Jeffrey attended the University of Minnesota as an undergraduate, where she graduated with a bachelor's degree in psychology in 1932. It was here that she began to involve herself in the socialist and progressive movements. As students, she and an African-American classmate worked to integrate restaurants in Minneapolis. In 1934, she earned her master's degree in social economy and social research from Bryn Mawr College.

In 1936, she married another union organizer, Homer Newman Jeffrey. During their marriage, they worked to unionize textile factories in the South and East. Together, they had two children. They divorced in 1950.

=== Career ===
Jeffrey became a union organizer in Philadelphia in 1935 for the Amalgamated Clothing Workers of America. It was there that she met Homer Newman Jeffrey.

During World War II, Jeffrey and her husband moved to Washington, D.C. to become consultants for the War Labor Board. There, they became close to the leaders of the United Auto Workers, Walter and Victor Reuther. In 1944, she moved to Detroit after she was offered a position as head of the U.A.W.'s new Women's Bureau. Jeffrey became the first woman to head a department of the U.A.W. After returning veterans resulted in mass postwar layoff of women from factory jobs, she organized the U.A.W.'s first women's conference. Jeffrey held many other positions within U.A.W.: she ran the union's radio station between 1949 and 1954, became director of its community relations department and aligned the union with many civil rights efforts, and headed the union's consumer affairs from 1968 to 1976, the year she retired.

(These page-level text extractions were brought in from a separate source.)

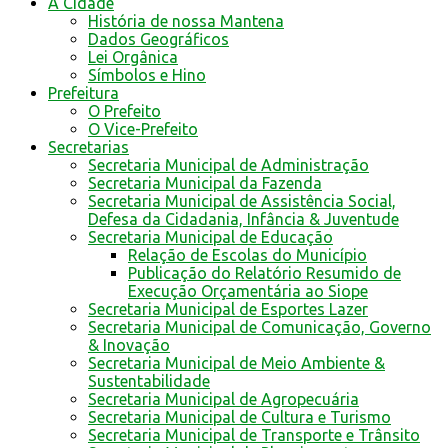
A Cidade
História de nossa Mantena
Dados Geográficos
Lei Orgânica
Símbolos e Hino
Prefeitura
O Prefeito
O Vice-Prefeito
Secretarias
Secretaria Municipal de Administração
Secretaria Municipal da Fazenda
Secretaria Municipal de Assistência Social,
Defesa da Cidadania, Infância & Juventude
Secretaria Municipal de Educação
Relação de Escolas do Município
Publicação do Relatório Resumido de
Execução Orçamentária ao Siope
Secretaria Municipal de Esportes Lazer
Secretaria Municipal de Comunicação, Governo
& Inovação
Secretaria Municipal de Meio Ambiente &
Sustentabilidade
Secretaria Municipal de Agropecuária
Secretaria Municipal de Cultura e Turismo
Secretaria Municipal de Transporte e Trânsito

She worked on the campaign of then Senator John F. Kennedy and later managed Senator Robert F. Kennedy's Michigan state presidential campaign in 1968.

In 1971, she helped establish the National Women's Political Caucus, fighting for ratification of the Equal Rights Amendment, child care and equal pay legislation. She also became a leader in the Democratic Party committee that ensured that half of the delegates to its 1980 convention were women.

In 1977, Jeffrey became an associate of the Women's Institute for Freedom of the Press (WIFP).

Jeffrey played a major role in many groups, including the Coalition of Labor Union Women, Emily's List, Americans for Democratic Action, the National Abortion Rights League, the American Civil Liberties Union, the Democratic Socialists of America, and on the peer review board of the Blue Cross.

=== Civil Rights ===
Jeffrey joined the NAACP in the 1940s and marched with Dr. Martin Luther King Jr. in the 1960s. She registered voters in Mississippi.

=== Women's Rights ===
She was instrumental in advancing the name of Geraldine Ferraro as the Democratic Party's nominee for Vice President of the United States in 1984. She supported many other women in politics, including the governor of Michigan, Jennifer M. Granholm. Ms. Jeffrey herself held one office, a position on the board of governors of Wayne State University in Detroit. She served for sixteen years (1974–1990), including three years as chairwoman.

== Awards ==
In 1983, Jeffrey was inducted into the Michigan Women's Hall of Fame for work in the labor movement and women's rights movement.

In 2000, when she was 90, Jeffrey was awarded the Presidential Medal of Freedom, the highest civilian honor, by former President Bill Clinton.

== Legacy ==
After her death, the United States Senate recognized Jeffrey with a resolution honoring her life and contributions.

Millie's papers are housed at the Walter P. Reuther Library at Wayne State University.